### [ASSIGNMENT]
Could you extract every entry below and reproduce it exactly?

----

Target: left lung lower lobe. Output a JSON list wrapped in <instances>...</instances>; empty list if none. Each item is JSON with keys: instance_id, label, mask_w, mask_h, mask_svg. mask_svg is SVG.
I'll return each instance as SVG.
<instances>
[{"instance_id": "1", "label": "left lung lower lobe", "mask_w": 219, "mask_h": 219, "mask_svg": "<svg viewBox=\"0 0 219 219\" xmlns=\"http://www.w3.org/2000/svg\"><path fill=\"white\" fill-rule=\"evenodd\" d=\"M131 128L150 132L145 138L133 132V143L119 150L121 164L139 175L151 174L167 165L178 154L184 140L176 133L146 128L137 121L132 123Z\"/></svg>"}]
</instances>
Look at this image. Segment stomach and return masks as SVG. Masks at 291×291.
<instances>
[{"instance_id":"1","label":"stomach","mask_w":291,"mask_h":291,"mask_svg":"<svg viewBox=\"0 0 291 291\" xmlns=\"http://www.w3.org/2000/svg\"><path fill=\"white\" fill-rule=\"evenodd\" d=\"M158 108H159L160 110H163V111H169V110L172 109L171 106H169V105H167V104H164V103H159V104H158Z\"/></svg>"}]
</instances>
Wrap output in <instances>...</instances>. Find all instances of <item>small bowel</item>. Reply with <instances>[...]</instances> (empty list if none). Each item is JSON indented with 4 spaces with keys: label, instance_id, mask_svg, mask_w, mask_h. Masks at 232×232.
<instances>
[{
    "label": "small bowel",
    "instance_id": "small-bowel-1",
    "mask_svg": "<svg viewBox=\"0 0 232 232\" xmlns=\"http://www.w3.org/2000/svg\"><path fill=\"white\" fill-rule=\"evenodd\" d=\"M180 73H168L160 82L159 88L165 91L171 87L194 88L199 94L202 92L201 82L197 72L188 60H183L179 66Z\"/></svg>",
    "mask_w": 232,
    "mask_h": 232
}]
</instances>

----

### [THE ANSWER]
Target: left lung lower lobe. Output a JSON list wrapped in <instances>...</instances>; empty list if none. Each item is JSON with keys: instance_id, label, mask_w, mask_h, mask_svg. mask_svg is SVG.
I'll return each instance as SVG.
<instances>
[{"instance_id": "1", "label": "left lung lower lobe", "mask_w": 219, "mask_h": 219, "mask_svg": "<svg viewBox=\"0 0 219 219\" xmlns=\"http://www.w3.org/2000/svg\"><path fill=\"white\" fill-rule=\"evenodd\" d=\"M131 128L150 132L145 138L133 132V143L119 150L121 164L139 175L151 174L167 165L178 154L184 140L176 133L146 128L137 121L132 123Z\"/></svg>"}]
</instances>
Look at this image. Segment stomach and return masks as SVG. Masks at 291×291.
<instances>
[{"instance_id":"1","label":"stomach","mask_w":291,"mask_h":291,"mask_svg":"<svg viewBox=\"0 0 291 291\" xmlns=\"http://www.w3.org/2000/svg\"><path fill=\"white\" fill-rule=\"evenodd\" d=\"M158 108H159L160 110H163V111H169V110L172 109L171 106H169V105H167V104H164V103H159V104H158Z\"/></svg>"}]
</instances>
Wrap output in <instances>...</instances>. Find all instances of <item>small bowel</item>. Reply with <instances>[...]</instances> (empty list if none). Each item is JSON indented with 4 spaces with keys: label, instance_id, mask_svg, mask_w, mask_h. Masks at 232×232.
<instances>
[{
    "label": "small bowel",
    "instance_id": "small-bowel-1",
    "mask_svg": "<svg viewBox=\"0 0 232 232\" xmlns=\"http://www.w3.org/2000/svg\"><path fill=\"white\" fill-rule=\"evenodd\" d=\"M180 73H168L160 82L159 88L165 91L171 87L194 88L199 94L202 92L201 82L197 72L188 60H183L179 66Z\"/></svg>",
    "mask_w": 232,
    "mask_h": 232
}]
</instances>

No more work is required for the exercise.